# An Interview with..well me. Pardon my french :)



## Valérie_D (Jan 22, 2015)

Hello all,

So after 2 years of wonderful conversations, advices, and overall great sharing of informations and inspiration from this amazing community,

I just thought I would share this little interview that Télé-Québec did with me last week. A local paper awarded me the Artist of the year Award, needless to say I was shocked! :D 

It's in french and sorry for the lack of subtitles, I though it was worth sharing. 

http://www.lafabriqueculturelle.tv/capsules/3385/de-la-musique-a-l-image-valerie-delaney (http://www.lafabriqueculturelle.tv/caps ... ie-delaney)


----------



## bbunker (Jan 22, 2015)

It's a shame that this is getting buried under the usual NAMM flood, because it's a very cool thing for you! My French is pretty appalling, so only every word made it into my brain, but I really loved that you talked a little bit about Acousmatic music - Pierre Schaeffer would be proud!


----------



## SimonCharlesHanna (Jan 22, 2015)

WOW! CONGRATS! 

I understood absolutely none of it  haha. But that is most definitely awesome! Great work!


----------



## Mike Marino (Jan 22, 2015)

Very cool, congrats! I, too, understood none of it, but enjoyed my viewing regardless.


----------



## Christof (Jan 22, 2015)

This TV feature is very well done!Congratulations!


----------



## Valérie_D (Jan 23, 2015)

Hey! Thanks everyone for the nice comments, yes I think I'll write the gist of it here :

I first explain the concept of music libraries and the liberty of creation it gives me.

At 0:46 : I talk about my process so I say "When I compose, I am a bit of a filmaker in my head and I need the human feel and perception to my music.
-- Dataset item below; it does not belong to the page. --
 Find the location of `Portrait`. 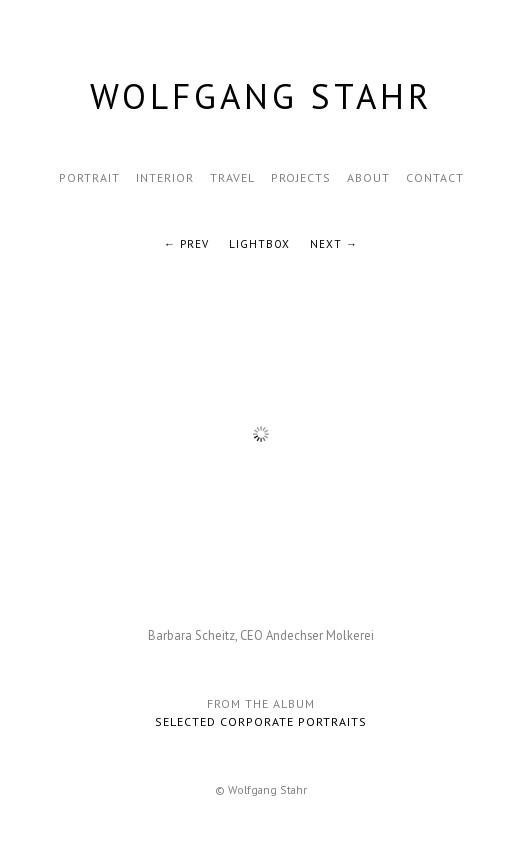

Portrait is located at coordinates (89, 177). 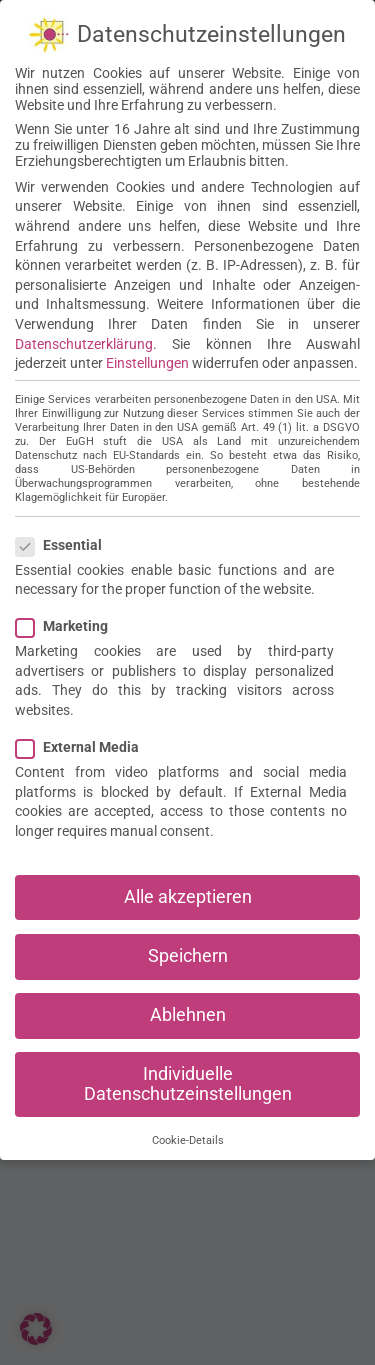 What do you see at coordinates (85, 743) in the screenshot?
I see `External Media` at bounding box center [85, 743].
I compose from instincts and I imagine places, spaces, specific moods and mostly emotions to create.''

At 11:11, I say that facts from the news can inspire me too, I give the exemple of Farewell Robin, the little piece I composed after the death of Robin Wlliams.

At 1' 54'' I talk about the electroacoustic music and the loudspeaker concerts, I then tell that I used EA for a stop motion film.

2'52'' I talk about the fact that even though I have my ideas about my acousmatic pieces, I prefer to leave the listener to his/her own experiences and I like to keep an abstract quality to it.

The last bit is about finding what makes a piece a success.

I basically say that When people tell me from all over the world that my tunes are stuck in their head, I did it!


----------



## G.R. Baumann (Jan 25, 2015)

Congrats! 8) 

Can't watch it though, they don't provide HTML5 and I do not use Adobe Flash.


----------



## Valérie_D (Jan 26, 2015)

That's too bad you can't watch it, thanks for the kind words! What I love most about this interview is the editing, they really did a great job.


----------



## Dr.Quest (Jan 26, 2015)

I can view the video just fine on my iPad and it doesn't run Flash at all, so not sure what G.R. 'S problem might be.
Nice video, wish my French was more functional.
Congratulations!


----------



## G.R. Baumann (Jan 26, 2015)

Valérie_D @ Tue Jan 27 said:


> That's too bad you can't watch it, thanks for the kind words! What I love most about this interview is the editing, they really did a great job.



I would suggest, pending approval of course, to put that clip on your website, can't hurt. :wink:


----------



## JF (Jan 28, 2015)

Congrats Valérie! I've always enjoyed your music.


----------



## Christof (Jan 28, 2015)

G.R. Baumann @ Tue 27 Jan said:


> Valérie_D @ Tue Jan 27 said:
> 
> 
> > That's too bad you can't watch it, thanks for the kind words! What I love most about this interview is the editing, they really did a great job.
> ...


Yes!Thats a very good advertisement!


----------



## Valérie_D (Jan 29, 2015)

Thanks everyone! Yes, the embedd function does not seem to work so I put it in the ''news'' category.


----------